Omit all pictures. Quote the lines from the one with "god forståelse for hva som skal" through the end of the listing below, exactly as they appear.

***** Recorded data

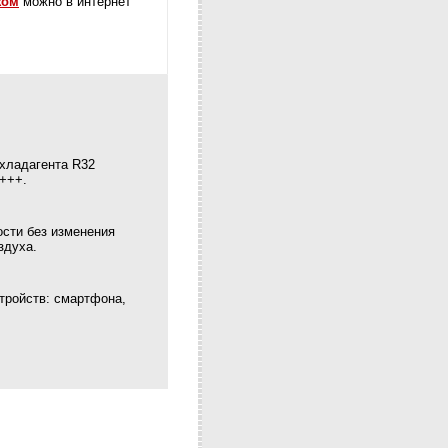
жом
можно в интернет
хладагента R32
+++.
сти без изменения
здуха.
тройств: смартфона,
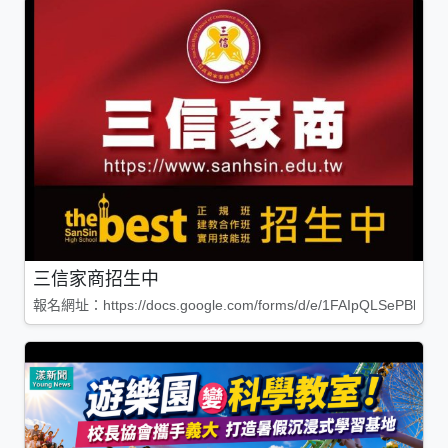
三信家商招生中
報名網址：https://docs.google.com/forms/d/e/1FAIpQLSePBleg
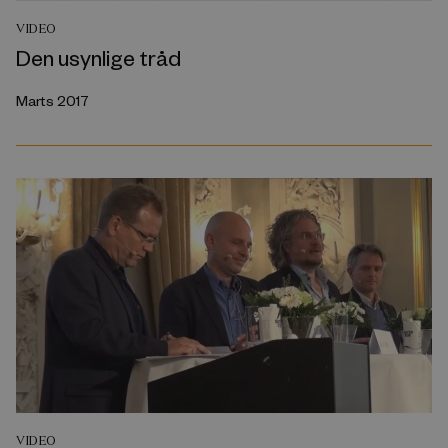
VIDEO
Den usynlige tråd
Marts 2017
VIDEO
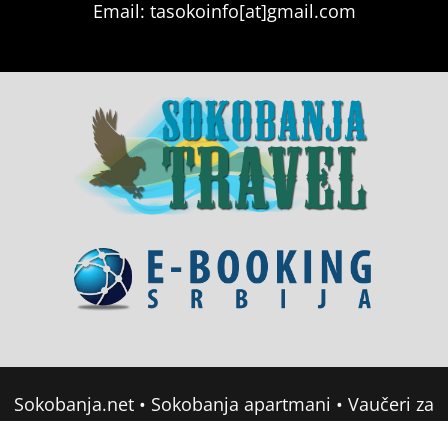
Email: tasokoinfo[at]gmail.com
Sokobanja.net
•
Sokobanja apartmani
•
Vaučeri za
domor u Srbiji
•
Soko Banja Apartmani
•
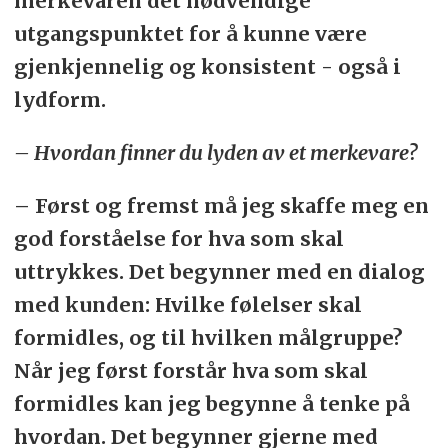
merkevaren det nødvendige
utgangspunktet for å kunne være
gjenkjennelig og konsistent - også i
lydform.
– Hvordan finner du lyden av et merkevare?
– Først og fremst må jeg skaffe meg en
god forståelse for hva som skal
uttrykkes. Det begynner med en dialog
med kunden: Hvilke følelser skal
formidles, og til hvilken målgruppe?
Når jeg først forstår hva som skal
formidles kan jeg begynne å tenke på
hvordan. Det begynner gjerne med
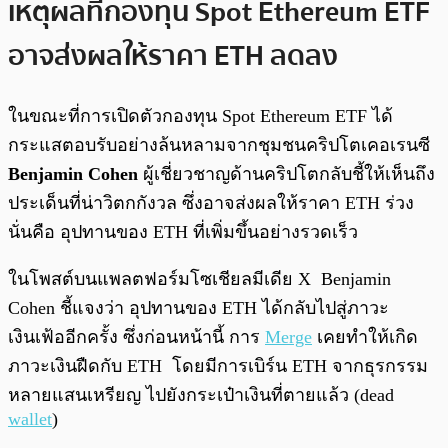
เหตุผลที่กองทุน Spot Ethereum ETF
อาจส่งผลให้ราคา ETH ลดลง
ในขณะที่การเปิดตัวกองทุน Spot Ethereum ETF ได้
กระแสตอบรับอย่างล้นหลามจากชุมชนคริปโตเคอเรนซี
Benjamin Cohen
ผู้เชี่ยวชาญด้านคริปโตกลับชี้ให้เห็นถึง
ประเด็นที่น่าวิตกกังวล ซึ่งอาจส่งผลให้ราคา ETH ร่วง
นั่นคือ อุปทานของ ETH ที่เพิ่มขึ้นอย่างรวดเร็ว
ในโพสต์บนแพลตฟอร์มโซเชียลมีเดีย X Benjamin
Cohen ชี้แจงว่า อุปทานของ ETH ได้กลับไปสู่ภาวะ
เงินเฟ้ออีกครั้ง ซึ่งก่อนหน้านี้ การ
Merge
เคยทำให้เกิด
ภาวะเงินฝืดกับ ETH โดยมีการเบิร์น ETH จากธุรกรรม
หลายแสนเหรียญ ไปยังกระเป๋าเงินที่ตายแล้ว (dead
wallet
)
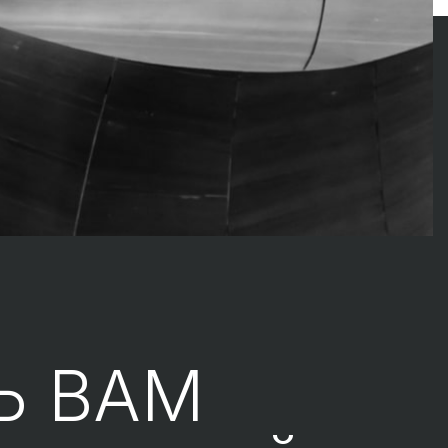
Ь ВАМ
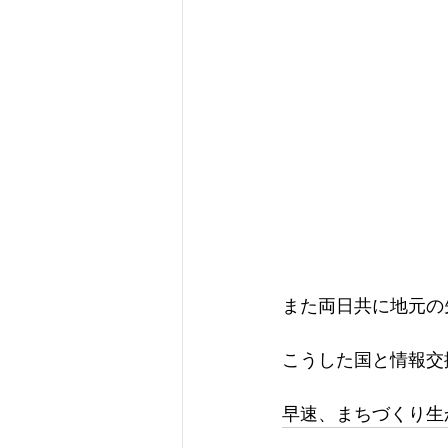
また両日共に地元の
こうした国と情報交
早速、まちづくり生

**********

Solution.
god forståelse for hva som skal
uttrykkes. Det begynner med en dialog
med kunden: Hvilke følelser skal
formidles, og til hvilken målgruppe?
Når jeg først forstår hva som skal
formidles kan jeg begynne å tenke på
hvordan. Det begynner gjerne med
เหตุผลที่กองทุน Spot Ethereum ETF
อาจส่งผลให้ราคา ETH ลดลง
ในขณะที่การเปิดตัวกองทุน Spot Ethereum ETF ได้
กระแสตอบรับอย่างล้นหลามจากชุมชนคริปโตเคอเรนซี
Benjamin Cohen
ผู้เชี่ยวชาญด้านคริปโตกลับชี้ให้เห็นถึง
ประเด็นที่น่าวิตกกังวล ซึ่งอาจส่งผลให้ราคา ETH ร่วง
นั่นคือ อุปทานของ ETH ที่เพิ่มขึ้นอย่างรวดเร็ว
ในโพสต์บนแพลตฟอร์มโซเชียลมีเดีย X Benjamin
Cohen ชี้แจงว่า อุปทานของ ETH ได้กลับไปสู่ภาวะ
เงินเฟ้ออีกครั้ง ซึ่งก่อนหน้านี้ การ
Merge
เคยทำให้เกิด
ภาวะเงินฝืดกับ ETH โดยมีการเบิร์น ETH จากธุรกรรม
หลายแสนเหรียญ ไปยังกระเป๋าเงินที่ตายแล้ว (dead
wallet
)
Ь ВАМ
また両日共に地元の
こうした国と情報交
早速、まちづくり生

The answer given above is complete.